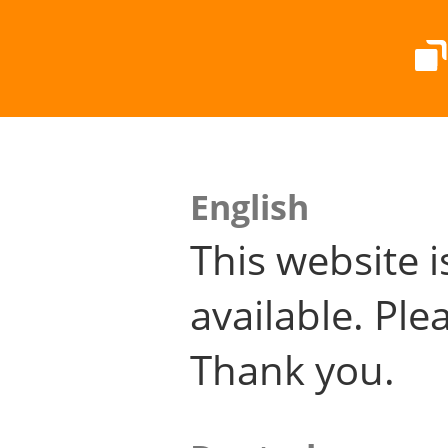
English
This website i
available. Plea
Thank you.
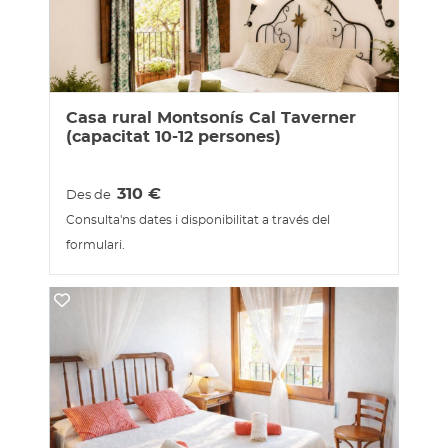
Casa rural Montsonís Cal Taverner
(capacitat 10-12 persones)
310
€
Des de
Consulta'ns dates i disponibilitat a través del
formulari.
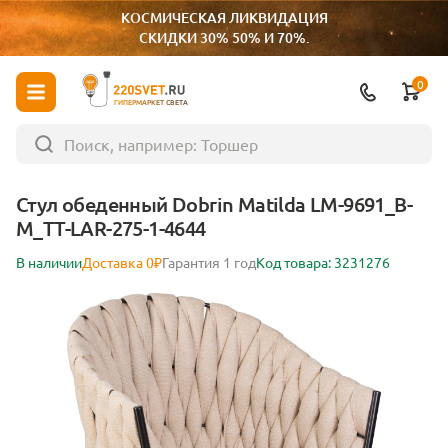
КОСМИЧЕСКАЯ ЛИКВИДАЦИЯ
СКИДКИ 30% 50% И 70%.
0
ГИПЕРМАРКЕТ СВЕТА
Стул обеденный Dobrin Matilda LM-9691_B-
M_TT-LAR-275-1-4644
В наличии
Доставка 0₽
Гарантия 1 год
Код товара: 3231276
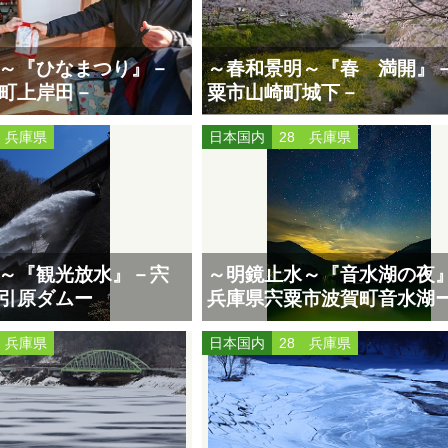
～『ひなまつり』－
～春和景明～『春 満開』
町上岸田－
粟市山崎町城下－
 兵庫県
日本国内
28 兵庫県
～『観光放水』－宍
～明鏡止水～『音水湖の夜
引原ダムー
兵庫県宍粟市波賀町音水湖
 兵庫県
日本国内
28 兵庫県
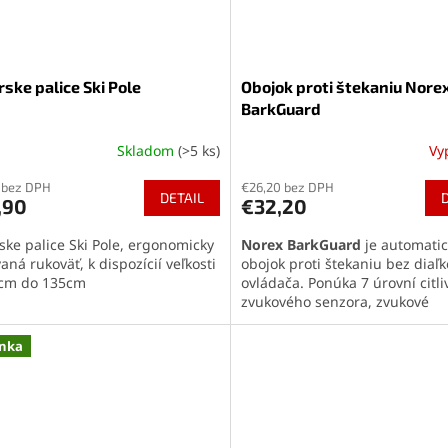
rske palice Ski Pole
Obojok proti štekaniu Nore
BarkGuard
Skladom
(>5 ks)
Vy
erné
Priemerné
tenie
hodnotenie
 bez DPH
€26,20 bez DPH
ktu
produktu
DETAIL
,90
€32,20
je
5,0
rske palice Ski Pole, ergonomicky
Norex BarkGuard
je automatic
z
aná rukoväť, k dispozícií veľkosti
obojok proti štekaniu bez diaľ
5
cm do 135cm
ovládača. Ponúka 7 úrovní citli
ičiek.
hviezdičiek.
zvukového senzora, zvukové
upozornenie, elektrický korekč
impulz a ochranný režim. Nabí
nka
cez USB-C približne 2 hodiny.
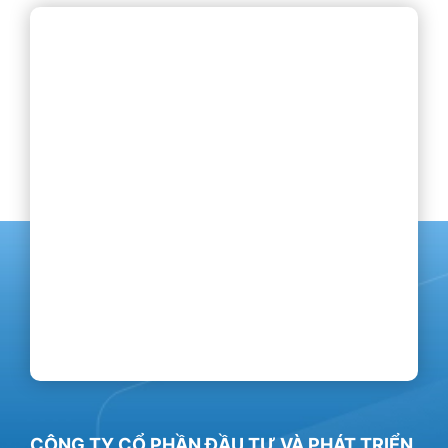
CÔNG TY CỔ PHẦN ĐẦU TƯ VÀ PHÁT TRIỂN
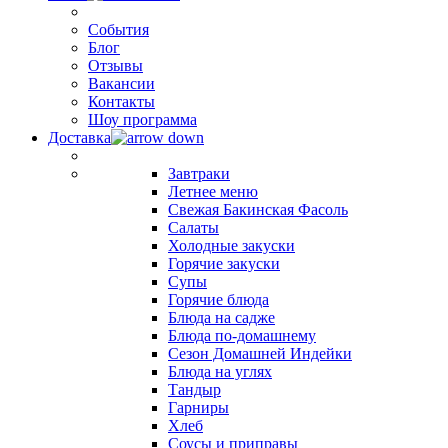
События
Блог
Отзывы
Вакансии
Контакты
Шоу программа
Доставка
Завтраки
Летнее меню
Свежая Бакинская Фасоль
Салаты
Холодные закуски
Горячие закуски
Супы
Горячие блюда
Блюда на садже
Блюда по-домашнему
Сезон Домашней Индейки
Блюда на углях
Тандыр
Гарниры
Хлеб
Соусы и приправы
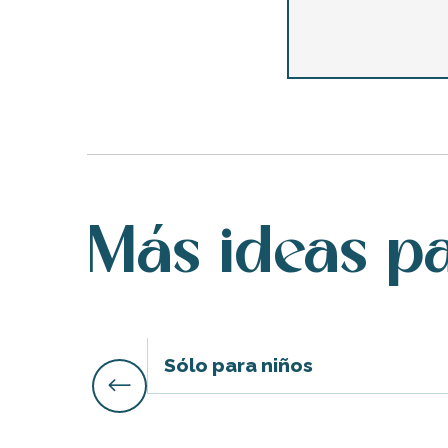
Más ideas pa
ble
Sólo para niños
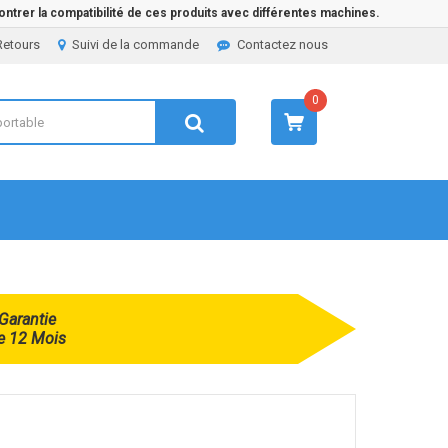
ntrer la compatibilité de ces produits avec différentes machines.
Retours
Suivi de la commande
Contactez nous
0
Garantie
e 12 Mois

_____

## [WHAT NEEDS TO BE DONE]
Scan the listing above. Gather each line that contains the word "palice".

## [SOLUTION TO THE PROBLEM]
rske palice Ski Pole
rske palice Ski Pole, ergonomicky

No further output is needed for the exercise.